By Kai Teo
It was only four years ago when I was a fresh-off-the-boat immigrant from Singapore. To properly integrate us into the Swedish society, all new immigrants had to attend the government-funded Swedish language class – SFI, or Swedish For Immigrants.
As the name suggests, it didn’t seemed like we were learning real Swedish. You know, like, actual, conversational level stuff that you could use to charm your Tinder date. It was “Swedish for Immigrants”, not “Swedish for Beginners”. So naturally, I very quickly stopped using the very awkward “Hur mår du?” as a greeting and switched to the more streetwise “Läget?” instead.

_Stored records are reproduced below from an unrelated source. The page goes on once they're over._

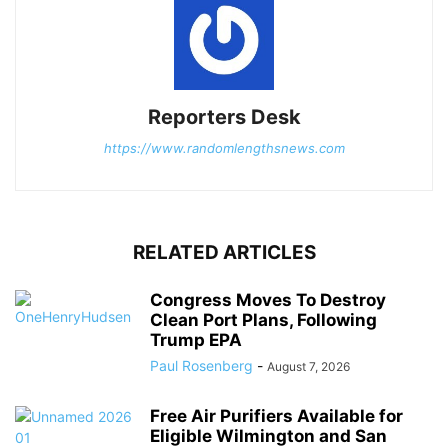
Reporters Desk
https://www.randomlengthsnews.com
RELATED ARTICLES
Congress Moves To Destroy
Clean Port Plans, Following
Trump EPA
Paul Rosenberg
-
August 7, 2026
Free Air Purifiers Available for
Eligible Wilmington and San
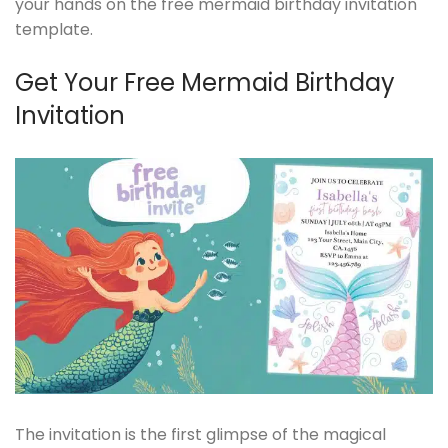
your hands on the free mermaid birthday invitation
template.
Get Your Free Mermaid Birthday
Invitation
The invitation is the first glimpse of the magical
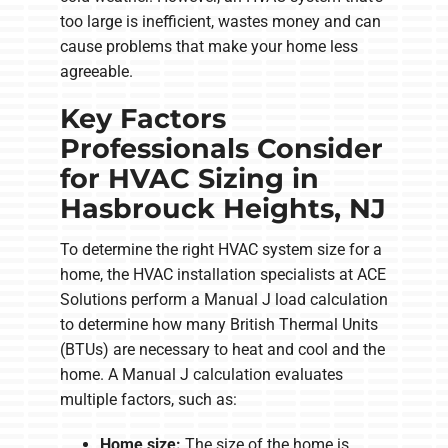
too large is inefficient, wastes money and can
cause problems that make your home less
agreeable.
Key Factors
Professionals Consider
for HVAC Sizing in
Hasbrouck Heights, NJ
To determine the right HVAC system size for a
home, the HVAC installation specialists at ACE
Solutions perform a Manual J load calculation
to determine how many British Thermal Units
(BTUs) are necessary to heat and cool and the
home. A Manual J calculation evaluates
multiple factors, such as:
Home size:
The size of the home is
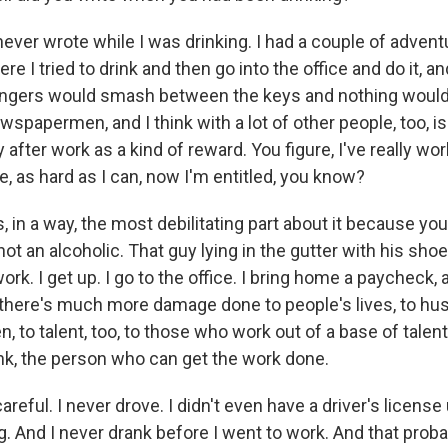
never wrote while I was drinking. I had a couple of adventu
re I tried to drink and then go into the office and do it, an
y fingers would smash between the keys and nothing woul
wspapermen, and I think with a lot of other people, too, i
 after work as a kind of reward. You figure, I've really wo
e, as hard as I can, now I'm entitled, you know?
's, in a way, the most debilitating part about it because yo
 not an alcoholic. That guy lying in the gutter with his shoe
 work. I get up. I go to the office. I bring home a paycheck,
nk there's much more damage done to people's lives, to h
n, to talent, too, to those who work out of a base of talent
nk, the person who can get the work done.
reful. I never drove. I didn't even have a driver's license u
g. And I never drank before I went to work. And that prob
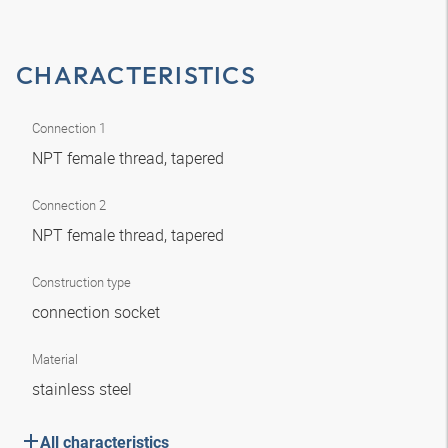
CHARACTERISTICS
Connection 1
NPT female thread, tapered
Connection 2
NPT female thread, tapered
Construction type
connection socket
Material
stainless steel
All characteristics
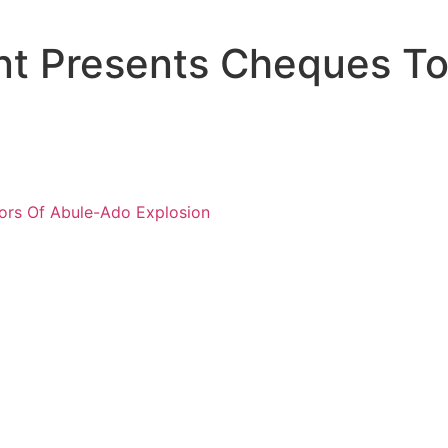
t Presents Cheques To 
ors Of Abule-Ado Explosion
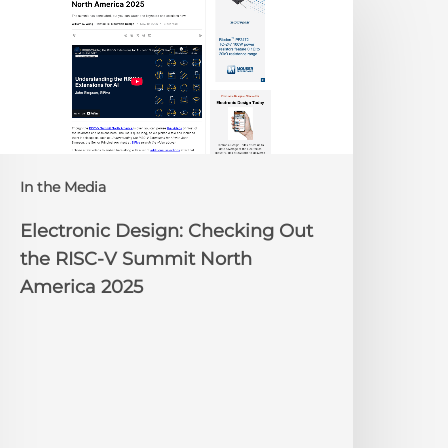
esign:
hecking
ut
he
ISC-
V
Summit
orth
In the Media
merica
025
Electronic Design: Checking Out
the RISC-V Summit North
America 2025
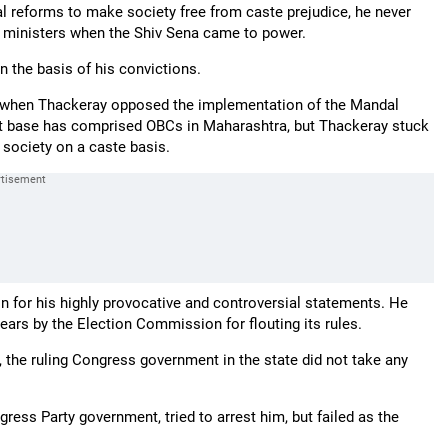
al reforms to make society free from caste prejudice, he never
ng ministers when the Shiv Sena came to power.
 the basis of his convictions.
a when Thackeray opposed the implementation of the Mandal
t base has comprised OBCs in Maharashtra, but Thackeray stuck
 society on a caste basis.
n for his highly provocative and controversial statements. He
ears by the Election Commission for flouting its rules.
the ruling Congress government in the state did not take any
ress Party government, tried to arrest him, but failed as the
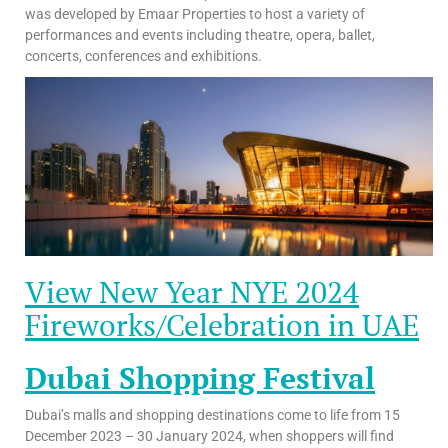
was developed by Emaar Properties to host a variety of
performances and events including theatre, opera, ballet,
concerts, conferences and exhibitions.
View New Year NYE 2024
Fireworks/Celebration in UAE
Dubai Shopping Festival
Dubai’s malls and shopping destinations come to life from 15
December 2023 – 30 January 2024, when shoppers will find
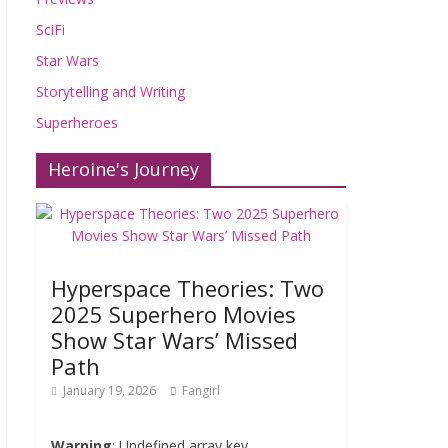
SciFi
Star Wars
Storytelling and Writing
Superheroes
Heroine's Journey
Hyperspace Theories: Two
2025 Superhero Movies
Show Star Wars’ Missed
Path
January 19, 2026
Fangirl
Warning
: Undefined array key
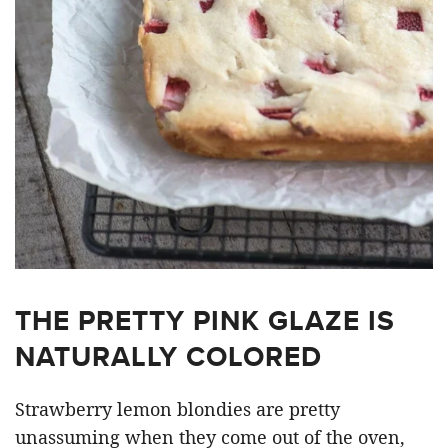
THE PRETTY PINK GLAZE IS
NATURALLY COLORED
Strawberry lemon blondies are pretty
unassuming when they come out of the oven,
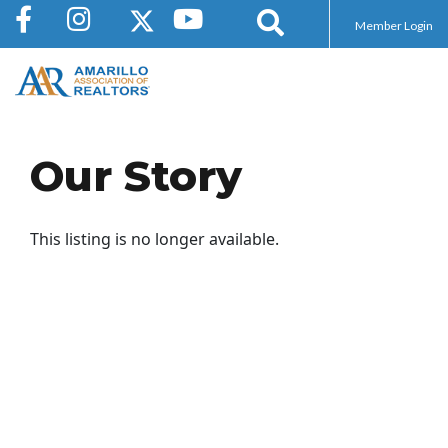
Member Login
Our Story
This listing is no longer available.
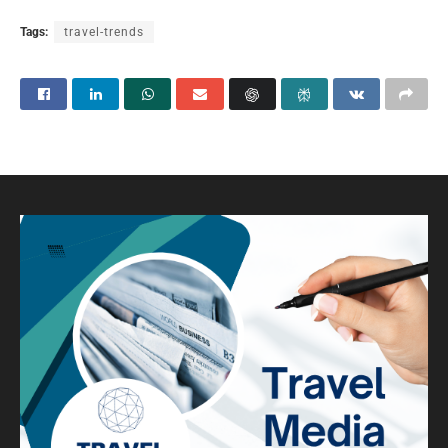
Tags:
travel-trends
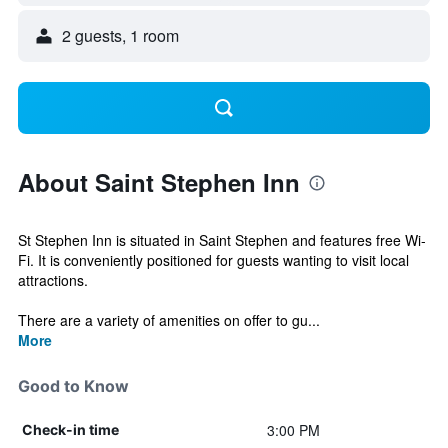
2 guests, 1 room
About Saint Stephen Inn
St Stephen Inn is situated in Saint Stephen and features free Wi-
Fi. It is conveniently positioned for guests wanting to visit local
attractions.
There are a variety of amenities on offer to gu...
More
Good to Know
3:00 PM
Check-in time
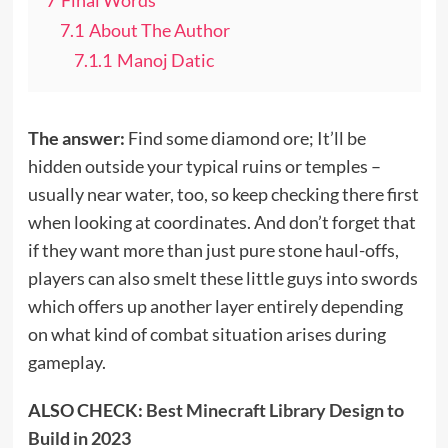
7.1
About The Author
7.1.1
Manoj Datic
The answer:
Find some diamond ore; It’ll be
hidden outside your typical ruins or temples –
usually near water, too, so keep checking there first
when looking at coordinates. And don’t forget that
if they want more than just pure stone haul-offs,
players can also smelt these little guys into swords
which offers up another layer entirely depending
on what kind of combat situation arises during
gameplay.
ALSO CHECK:
Best Minecraft Library Design to
Build in 2023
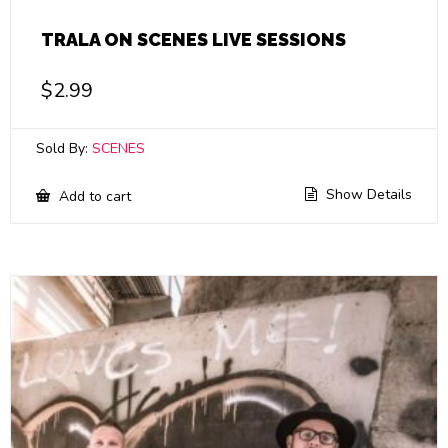
TRALA ON SCENES LIVE SESSIONS
$
2.99
Sold By:
SCENES
Show Details
Add to cart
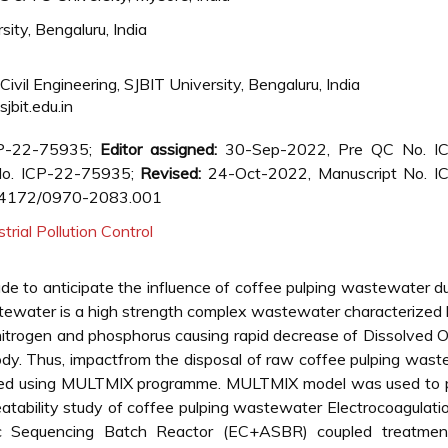
ity, Bengaluru, India
ivil Engineering, SJBIT University, Bengaluru, India
bit.edu.in
CP-22-75935;
Editor assigned:
30-Sep-2022, Pre QC No. I
o. ICP-22-75935;
Revised:
24-Oct-2022, Manuscript No. I
.4172/0970-2083.001
strial Pollution Control
de to anticipate the influence of coffee pulping wastewater 
astewater is a high strength complex wastewater characterized
nitrogen and phosphorus causing rapid decrease of Dissolved
body. Thus, impactfrom the disposal of raw coffee pulping was
icted using MULTMIX programme. MULTMIX model was used to p
eatability study of coffee pulping wastewater Electrocoagulati
bic Sequencing Batch Reactor (EC+ASBR) coupled treatme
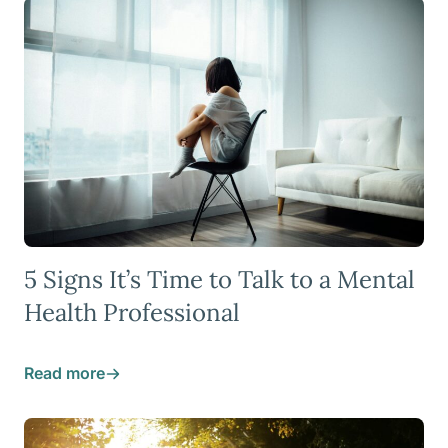
5 Signs It’s Time to Talk to a Mental
Health Professional
Read more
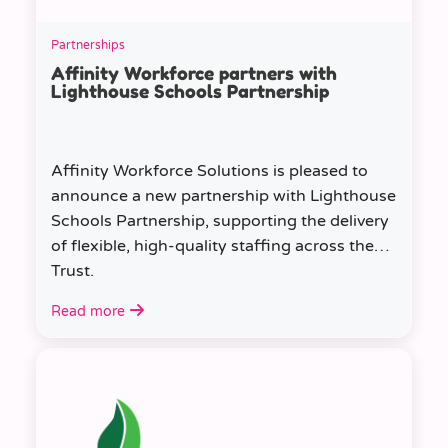
Partnerships
Affinity Workforce partners with
Lighthouse Schools Partnership
Affinity Workforce Solutions is pleased to
announce a new partnership with Lighthouse
Schools Partnership, supporting the delivery
of flexible, high-quality staffing across the
Trust.
Read more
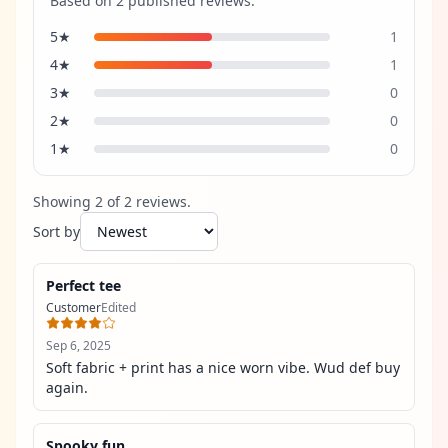
Based on
2
published review
s
.
5
★
1
4
★
1
3
★
0
2
★
0
1
★
0
Showing
2
of
2
review
s
.
Sort by
Perfect tee
Customer
Edited
Sep 6, 2025
Soft fabric + print has a nice worn vibe. Wud def buy 
again.
Spooky fun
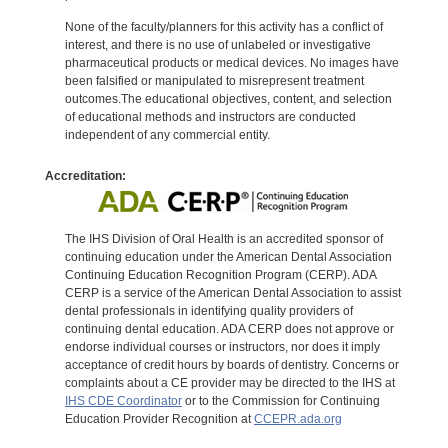
None of the faculty/planners for this activity has a conflict of
interest, and there is no use of unlabeled or investigative
pharmaceutical products or medical devices. No images have
been falsified or manipulated to misrepresent treatment
outcomes.The educational objectives, content, and selection
of educational methods and instructors are conducted
independent of any commercial entity.
Accreditation:
The IHS Division of Oral Health is an accredited sponsor of
continuing education under the American Dental Association
Continuing Education Recognition Program (CERP). ADA
CERP is a service of the American Dental Association to assist
dental professionals in identifying quality providers of
continuing dental education. ADA CERP does not approve or
endorse individual courses or instructors, nor does it imply
acceptance of credit hours by boards of dentistry. Concerns or
complaints about a CE provider may be directed to the IHS at
IHS CDE Coordinator
or to the Commission for Continuing
Education Provider Recognition at
CCEPR.ada.org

Youtube Swedish tutorial videos also gave way to Swedish music videos that sounded a lot better and a lot more badass. And that was when I first discovered Syster Sol and General Knas’ “Kärleksrevolt” and “Hetare än Lava”. Boom. It wasn’t just Swedish for babies, it was Skånska for revolutionaries. I lived in Malmö, and there was no other Swedish dialect that I would speak. Sorry Stockholmers, I don’t fly the blue and yellow flag, I’m proudly wearing the red and yellow one. And guess what, the video had subtitles too. YES! My deeply rooted Asian connection with karaoke was fired up and I sang along to that, day and night, 12/12.
Because of this single video, the impression that the Swedish hiphop and reggae scene gave to me was that it was brimming with revolutionary ideas against the ills of capitalism and the evils of today’s flawed system of control. Their words gave our generation a manifesto to live our lives upon, base our ideals on, and build a new world from. It wasn’t just music, it was the language of the future. And if we only listened carefully and learnt from the words of these poets, maybe today, we wouldn’t be stuck on Pokemon Go and go all gaga about the iPhone 7 (it doesn’t even have a headphone jack).
So yes, to me, they were the maestros who created the soundtrack to our courageous march towards a grander society based on peace, love, unity, respect and freedom. And to finally see them live on stage together, was pure exhilaration. And in a setting such as the new Christiania, their message became even more powerful.
To give a little background, Christiania had been a largely independent hippie enclave of Copenhagen since the early 70s. Even though most of its inhabitants have liberal attitude towards the personal use of soft drugs, the area has become a little Amsterdam in the city, rife with violent gangs running the infamous pusher street. It was only early this month that the residents have had enough of their little rainbow paradise being overrun by non-loving stoners with guns and finally took action to remove the cannabis supermarket. Christiania shouldn’t be famous for its weed, it should be globally recognised for its values.
This recent “revolution”, plus the timely concert of Syster Sol and General Knas, was a strong reminder to all of us that our pursuit of higher consciousness has to come back down to the core element of love. It’s not what we smoke that makes us revolutionary, it’s how we attempt to make the world better after we’ve smoked. That’s what really counts. As much as our reggae artistes glorify Mama Marijuana, it’s never really about the spliff. Our joints, our bongs, and our chillums are only symbols of personal freedom, little triumphant moments in our struggle against The Man, and middle fingers to an oppressive system. The real war is about freeing our minds from archaic, xenophobic concepts, taking action to help our fellow human beings, and becoming a better person that spreads love, kindness and compassion.
It’s called Kärleksrevolt for a reason. And I sincerely thank Syster Sol and General Knas for putting it in precise, lyrical beauty for us. We thank you for the evening, and we thank you for being a continuous inspiration for all the youths in Sweden.